Auch der schwedische Zellbiologe Jonas Frisén vom Karolinska-Institut kennt die Mär von den Umschwüngen alle sieben Jahre. Er forscht seit Jahren auf dem Gebiet der Zellerneuerung und meint: „Ich habe tatsächlich etwas Amateur-Recherche zu diesem Mythos angestellt, jedoch ohne Erfolg.“
Zellen erneuern sich – bloß nicht alle sieben Jahre
Die Körperzellen erneuern sich, und nach allem, was heute bekannt ist, hat der Mensch tatsächlich alle sieben bis zehn Jahre einen fast neuen Körper. Dabei erneuern sich manche Zellen, etwa die der Haut, innerhalb von Tagen, andere bleiben ein Leben lang in ihrem Urzustand, etwa die Zellen des zentralen Nervensystems.
Jonas Frisén sagt zur unterschiedlich schnellen Erneuerung von Zellen: „Manches Gewebe wird mechanisch stark beansprucht, etwa die Schleimhaut in Magen und Darm. Viele Zellen gehen verloren und müssen schnell ersetzt werden.“
Andere Zellen, etwa jene im Gehirn, müssten lang erhalten bleiben, weil sie dauerhafte Informationen speichern. „Es wäre nicht hilfreich, wenn unsere Zellen fürs Gedächtnis ständig mit neuen, leeren Zellen ersetzt werden würden.“
Zellerneuerung ist ein fließender Prozess
Die Erneuerung läuft unbemerkt ab, da sich natürlich nicht alle Zellen gleichzeitig oder auch gleich schnell austauschen. Lebensstil und Krankheiten verändern und verzögern die Zellerneuerung. Mit den Jahren verlangsamt sich der Prozess, und es sterben mehr Zellen ab als neue nachwachsen.
Zum Beispiel Knochen: Jedes Jahr tragen Osteoklasten 8 bis 10 Prozent altes Knochengewebe ab, Osteoblasten bauen es wieder auf. Alle zehn Jahre haben wir dadurch ein neues Skelett. Zumindest bis der Hormonabfall in der Lebensmitte den Aufbau stark abbremst. Statt junger Knochen bekommt der Mensch nun Osteoporose.
Auch das Regenerationswunder Haut bleibt nicht ewig jung und glatt. Die Hautzellen erneuern sich alle zwei bis fünf Wochen. Aber unter massivem Sonneneinfluss findet die Zellalterung um 80 Prozent schneller statt. Und die Leber, unser Entgiftungsorgan, benötigt nur 300 bis 500 Tage, bis sie einmal komplett erneuert ist. Wird sie aber überstrapaziert, etwa durch zuviel Alkohol, Medikamente oder Drogen, fällt diese Regeneration aus.
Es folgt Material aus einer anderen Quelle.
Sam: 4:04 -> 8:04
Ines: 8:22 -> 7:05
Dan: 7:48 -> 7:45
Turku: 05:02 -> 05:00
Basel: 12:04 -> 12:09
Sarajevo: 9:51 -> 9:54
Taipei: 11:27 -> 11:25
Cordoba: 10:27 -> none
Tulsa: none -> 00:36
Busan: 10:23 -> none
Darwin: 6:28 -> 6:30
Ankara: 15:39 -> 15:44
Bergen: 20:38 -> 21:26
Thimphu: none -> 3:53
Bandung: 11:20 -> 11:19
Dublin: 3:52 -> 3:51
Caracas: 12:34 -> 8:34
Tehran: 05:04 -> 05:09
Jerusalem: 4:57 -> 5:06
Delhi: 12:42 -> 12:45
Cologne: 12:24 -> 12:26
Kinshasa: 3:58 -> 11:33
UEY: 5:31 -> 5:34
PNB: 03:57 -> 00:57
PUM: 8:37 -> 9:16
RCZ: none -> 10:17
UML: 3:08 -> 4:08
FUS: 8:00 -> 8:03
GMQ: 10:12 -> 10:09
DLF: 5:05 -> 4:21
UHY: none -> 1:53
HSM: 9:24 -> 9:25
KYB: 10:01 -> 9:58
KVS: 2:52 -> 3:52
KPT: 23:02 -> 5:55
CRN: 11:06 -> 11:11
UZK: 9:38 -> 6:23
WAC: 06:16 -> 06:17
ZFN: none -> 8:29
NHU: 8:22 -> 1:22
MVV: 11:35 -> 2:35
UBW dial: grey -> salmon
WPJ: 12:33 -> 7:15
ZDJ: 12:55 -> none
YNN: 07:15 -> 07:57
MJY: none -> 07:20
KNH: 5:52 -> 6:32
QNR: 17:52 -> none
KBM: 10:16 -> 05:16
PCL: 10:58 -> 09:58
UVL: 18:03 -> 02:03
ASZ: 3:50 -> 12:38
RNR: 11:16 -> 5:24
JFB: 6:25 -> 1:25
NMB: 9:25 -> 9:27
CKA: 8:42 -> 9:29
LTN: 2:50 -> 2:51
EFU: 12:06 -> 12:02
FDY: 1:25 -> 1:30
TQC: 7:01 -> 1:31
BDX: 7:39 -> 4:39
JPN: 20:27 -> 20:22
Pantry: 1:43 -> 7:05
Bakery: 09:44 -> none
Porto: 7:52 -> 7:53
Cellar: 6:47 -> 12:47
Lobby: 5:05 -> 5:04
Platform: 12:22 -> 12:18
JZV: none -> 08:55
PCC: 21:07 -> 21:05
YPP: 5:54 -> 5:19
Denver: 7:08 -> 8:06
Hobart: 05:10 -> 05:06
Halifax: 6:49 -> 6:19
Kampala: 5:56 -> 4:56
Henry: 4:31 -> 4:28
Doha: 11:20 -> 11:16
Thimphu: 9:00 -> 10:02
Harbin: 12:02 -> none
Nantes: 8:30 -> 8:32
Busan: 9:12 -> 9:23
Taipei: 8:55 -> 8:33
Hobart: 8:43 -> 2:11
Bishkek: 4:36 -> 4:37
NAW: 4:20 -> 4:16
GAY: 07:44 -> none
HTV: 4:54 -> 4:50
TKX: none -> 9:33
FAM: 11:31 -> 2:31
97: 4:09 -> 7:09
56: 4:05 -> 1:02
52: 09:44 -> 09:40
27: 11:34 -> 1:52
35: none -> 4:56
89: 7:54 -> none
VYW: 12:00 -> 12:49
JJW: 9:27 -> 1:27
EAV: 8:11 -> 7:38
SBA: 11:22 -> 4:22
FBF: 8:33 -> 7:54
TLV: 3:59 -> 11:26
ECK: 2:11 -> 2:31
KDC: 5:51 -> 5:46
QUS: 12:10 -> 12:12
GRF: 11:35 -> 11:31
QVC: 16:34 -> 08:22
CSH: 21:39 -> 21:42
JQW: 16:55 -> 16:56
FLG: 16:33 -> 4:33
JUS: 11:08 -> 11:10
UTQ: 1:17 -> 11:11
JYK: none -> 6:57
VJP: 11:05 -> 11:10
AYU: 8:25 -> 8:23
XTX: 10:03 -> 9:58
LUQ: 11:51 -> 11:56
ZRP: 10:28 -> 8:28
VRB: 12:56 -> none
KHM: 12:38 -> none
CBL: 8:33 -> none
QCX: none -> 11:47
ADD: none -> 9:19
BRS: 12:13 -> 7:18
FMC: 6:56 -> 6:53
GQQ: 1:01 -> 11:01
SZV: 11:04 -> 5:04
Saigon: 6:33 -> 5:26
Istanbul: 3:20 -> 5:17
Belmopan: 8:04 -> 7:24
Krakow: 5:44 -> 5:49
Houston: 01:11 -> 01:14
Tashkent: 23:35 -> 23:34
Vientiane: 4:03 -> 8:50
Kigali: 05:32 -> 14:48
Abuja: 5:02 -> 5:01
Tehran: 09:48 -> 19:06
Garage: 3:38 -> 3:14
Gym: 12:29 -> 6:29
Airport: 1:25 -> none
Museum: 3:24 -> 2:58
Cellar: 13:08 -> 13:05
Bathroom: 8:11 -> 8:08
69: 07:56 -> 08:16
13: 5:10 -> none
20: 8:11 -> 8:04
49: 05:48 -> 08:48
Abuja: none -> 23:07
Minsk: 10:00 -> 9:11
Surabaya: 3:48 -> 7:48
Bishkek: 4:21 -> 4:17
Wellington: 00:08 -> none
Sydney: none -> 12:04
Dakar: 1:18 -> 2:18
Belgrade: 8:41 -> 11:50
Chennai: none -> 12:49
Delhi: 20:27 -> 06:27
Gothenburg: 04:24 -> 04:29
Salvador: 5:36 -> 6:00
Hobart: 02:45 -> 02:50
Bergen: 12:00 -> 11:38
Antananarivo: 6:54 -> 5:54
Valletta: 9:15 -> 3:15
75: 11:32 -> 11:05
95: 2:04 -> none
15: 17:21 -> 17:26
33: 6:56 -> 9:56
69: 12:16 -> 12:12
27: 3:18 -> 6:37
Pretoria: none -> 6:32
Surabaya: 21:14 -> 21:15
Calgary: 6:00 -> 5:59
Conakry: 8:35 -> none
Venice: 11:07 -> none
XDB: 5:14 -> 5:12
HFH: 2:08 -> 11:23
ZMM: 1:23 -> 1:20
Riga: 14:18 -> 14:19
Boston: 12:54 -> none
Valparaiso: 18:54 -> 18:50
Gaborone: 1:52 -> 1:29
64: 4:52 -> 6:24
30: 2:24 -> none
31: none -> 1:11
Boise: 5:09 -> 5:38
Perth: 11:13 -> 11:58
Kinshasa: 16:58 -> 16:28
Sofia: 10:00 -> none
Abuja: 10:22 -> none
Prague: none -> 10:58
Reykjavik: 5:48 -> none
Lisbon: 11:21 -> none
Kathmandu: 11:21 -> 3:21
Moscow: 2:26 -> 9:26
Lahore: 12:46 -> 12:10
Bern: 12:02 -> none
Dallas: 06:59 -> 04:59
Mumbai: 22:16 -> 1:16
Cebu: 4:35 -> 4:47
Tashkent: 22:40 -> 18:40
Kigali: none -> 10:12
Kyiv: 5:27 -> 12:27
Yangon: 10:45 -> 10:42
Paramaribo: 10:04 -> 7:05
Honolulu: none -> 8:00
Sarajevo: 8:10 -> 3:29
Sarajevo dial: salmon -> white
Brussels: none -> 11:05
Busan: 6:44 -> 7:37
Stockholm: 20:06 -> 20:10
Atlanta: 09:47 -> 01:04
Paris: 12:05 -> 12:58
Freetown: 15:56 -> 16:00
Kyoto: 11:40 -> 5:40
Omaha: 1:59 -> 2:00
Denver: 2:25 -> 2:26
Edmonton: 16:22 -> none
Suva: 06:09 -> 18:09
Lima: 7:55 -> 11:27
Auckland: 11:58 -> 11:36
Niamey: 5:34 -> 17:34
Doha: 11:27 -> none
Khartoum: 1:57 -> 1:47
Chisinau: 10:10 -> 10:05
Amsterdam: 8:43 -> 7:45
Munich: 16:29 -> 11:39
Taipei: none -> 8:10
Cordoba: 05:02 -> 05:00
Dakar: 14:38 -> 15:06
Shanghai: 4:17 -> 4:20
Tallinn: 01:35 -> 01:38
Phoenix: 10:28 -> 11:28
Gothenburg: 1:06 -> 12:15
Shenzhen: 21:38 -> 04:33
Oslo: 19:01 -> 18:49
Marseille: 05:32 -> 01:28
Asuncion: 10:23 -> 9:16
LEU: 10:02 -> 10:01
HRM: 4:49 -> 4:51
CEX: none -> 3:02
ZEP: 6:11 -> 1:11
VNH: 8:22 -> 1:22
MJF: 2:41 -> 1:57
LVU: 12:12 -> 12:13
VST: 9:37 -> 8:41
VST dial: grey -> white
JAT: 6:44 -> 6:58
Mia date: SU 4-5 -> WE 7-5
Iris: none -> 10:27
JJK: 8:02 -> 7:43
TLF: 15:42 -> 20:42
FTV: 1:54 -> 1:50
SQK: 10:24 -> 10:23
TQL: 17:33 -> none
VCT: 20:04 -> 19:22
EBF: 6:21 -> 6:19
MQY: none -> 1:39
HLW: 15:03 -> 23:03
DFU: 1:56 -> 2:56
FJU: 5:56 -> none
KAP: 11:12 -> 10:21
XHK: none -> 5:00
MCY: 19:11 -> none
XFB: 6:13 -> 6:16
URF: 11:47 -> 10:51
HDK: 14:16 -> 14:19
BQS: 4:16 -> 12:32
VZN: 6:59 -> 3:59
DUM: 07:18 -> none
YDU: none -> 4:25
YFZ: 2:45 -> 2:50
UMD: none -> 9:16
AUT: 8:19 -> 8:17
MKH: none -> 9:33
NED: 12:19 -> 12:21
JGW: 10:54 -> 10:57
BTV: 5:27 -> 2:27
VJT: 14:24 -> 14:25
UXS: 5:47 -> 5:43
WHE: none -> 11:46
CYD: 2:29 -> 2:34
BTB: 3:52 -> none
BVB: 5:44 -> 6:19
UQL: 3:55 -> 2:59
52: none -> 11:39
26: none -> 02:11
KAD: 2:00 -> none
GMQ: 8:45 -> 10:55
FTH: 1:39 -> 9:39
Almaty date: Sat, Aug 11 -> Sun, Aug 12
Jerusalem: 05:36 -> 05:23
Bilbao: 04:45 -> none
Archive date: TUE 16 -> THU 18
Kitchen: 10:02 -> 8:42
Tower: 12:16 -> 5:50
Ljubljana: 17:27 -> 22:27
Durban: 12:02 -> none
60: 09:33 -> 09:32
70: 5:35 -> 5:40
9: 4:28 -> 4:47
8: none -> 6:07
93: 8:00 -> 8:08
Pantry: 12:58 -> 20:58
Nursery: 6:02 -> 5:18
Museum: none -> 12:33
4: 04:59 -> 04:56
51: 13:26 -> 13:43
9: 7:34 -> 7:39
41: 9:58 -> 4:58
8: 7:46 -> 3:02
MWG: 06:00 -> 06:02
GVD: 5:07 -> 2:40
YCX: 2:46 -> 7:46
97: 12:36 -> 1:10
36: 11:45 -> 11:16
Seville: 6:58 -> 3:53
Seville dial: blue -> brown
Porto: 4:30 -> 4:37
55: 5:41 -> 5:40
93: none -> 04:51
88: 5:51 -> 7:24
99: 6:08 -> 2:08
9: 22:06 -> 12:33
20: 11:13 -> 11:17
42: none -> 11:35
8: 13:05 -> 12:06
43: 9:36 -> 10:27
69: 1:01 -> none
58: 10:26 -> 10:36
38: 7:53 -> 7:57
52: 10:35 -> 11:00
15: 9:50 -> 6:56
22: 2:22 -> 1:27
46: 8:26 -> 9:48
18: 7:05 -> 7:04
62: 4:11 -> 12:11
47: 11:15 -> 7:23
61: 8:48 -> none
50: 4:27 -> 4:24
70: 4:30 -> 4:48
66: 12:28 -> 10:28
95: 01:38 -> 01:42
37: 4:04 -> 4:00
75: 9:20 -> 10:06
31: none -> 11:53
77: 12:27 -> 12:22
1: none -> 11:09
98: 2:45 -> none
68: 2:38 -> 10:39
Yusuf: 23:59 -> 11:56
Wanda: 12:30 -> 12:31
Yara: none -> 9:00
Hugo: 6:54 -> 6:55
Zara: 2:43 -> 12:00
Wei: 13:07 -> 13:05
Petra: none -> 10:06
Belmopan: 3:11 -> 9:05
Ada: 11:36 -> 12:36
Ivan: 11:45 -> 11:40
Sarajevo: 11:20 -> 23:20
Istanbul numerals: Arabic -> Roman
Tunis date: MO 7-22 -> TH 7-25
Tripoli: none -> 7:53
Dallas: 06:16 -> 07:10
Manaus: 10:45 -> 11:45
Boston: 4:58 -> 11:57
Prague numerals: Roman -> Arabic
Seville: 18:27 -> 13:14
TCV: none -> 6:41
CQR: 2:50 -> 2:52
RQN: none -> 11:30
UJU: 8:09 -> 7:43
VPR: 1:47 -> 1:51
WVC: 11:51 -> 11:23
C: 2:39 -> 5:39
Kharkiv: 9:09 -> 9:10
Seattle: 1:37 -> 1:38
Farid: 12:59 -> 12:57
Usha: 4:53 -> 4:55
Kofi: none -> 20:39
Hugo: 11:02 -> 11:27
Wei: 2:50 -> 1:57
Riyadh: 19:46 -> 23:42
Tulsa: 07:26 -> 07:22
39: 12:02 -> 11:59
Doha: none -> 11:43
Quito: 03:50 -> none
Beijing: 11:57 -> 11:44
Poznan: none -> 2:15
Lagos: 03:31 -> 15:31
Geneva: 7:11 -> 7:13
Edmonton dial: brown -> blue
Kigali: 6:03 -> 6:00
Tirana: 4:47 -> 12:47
Jonas Frisén machte bereits 2005 auf sich aufmerksam, als er die komplette Austauschzeit verschiedener Körperteile errechnete: Neben den zehn Jahren des Skeletts und den knapp zwei Jahren der Leber kam er für den Dünndarm auf 16 und für die Rippenmuskulatur auf 15 Jahre für die Runderneuerung. Viel schneller sind Lungenbläschen (acht Tage), die Magenschleimhaut (eine Woche) oder rote Blutkörperchen (vier Monate).
Das Herz schlägt ein Leben lang beinahe unverändert
Warum sich manche Körperzellen ständig erneuern, andere jedoch von Geburt an unverändert bleiben, ist noch nicht ganz geklärt. Vor allem, warum das viel strapazierte Herz sich kaum erneuert, ist und bleibt ein Rätsel.
Jonas Frisén veröffentlichte 2015 eine Studie über die Zellerneuerung unseres Lebensmotors. Im Fachmagazin „Cell“ kamen der Zellforscher und sein Team zu dem Schluss, dass das Herz eines jungen Erwachsenen jedes Jahr maximal ein Prozent neue Zellen bildet, ein gesundes Seniorenherz schafft höchstens noch ein halbes Prozent. Selbst in einem langen Leben erneuern sich höchstens 40 Prozent der verschiedenen Herzzellen eines Menschen.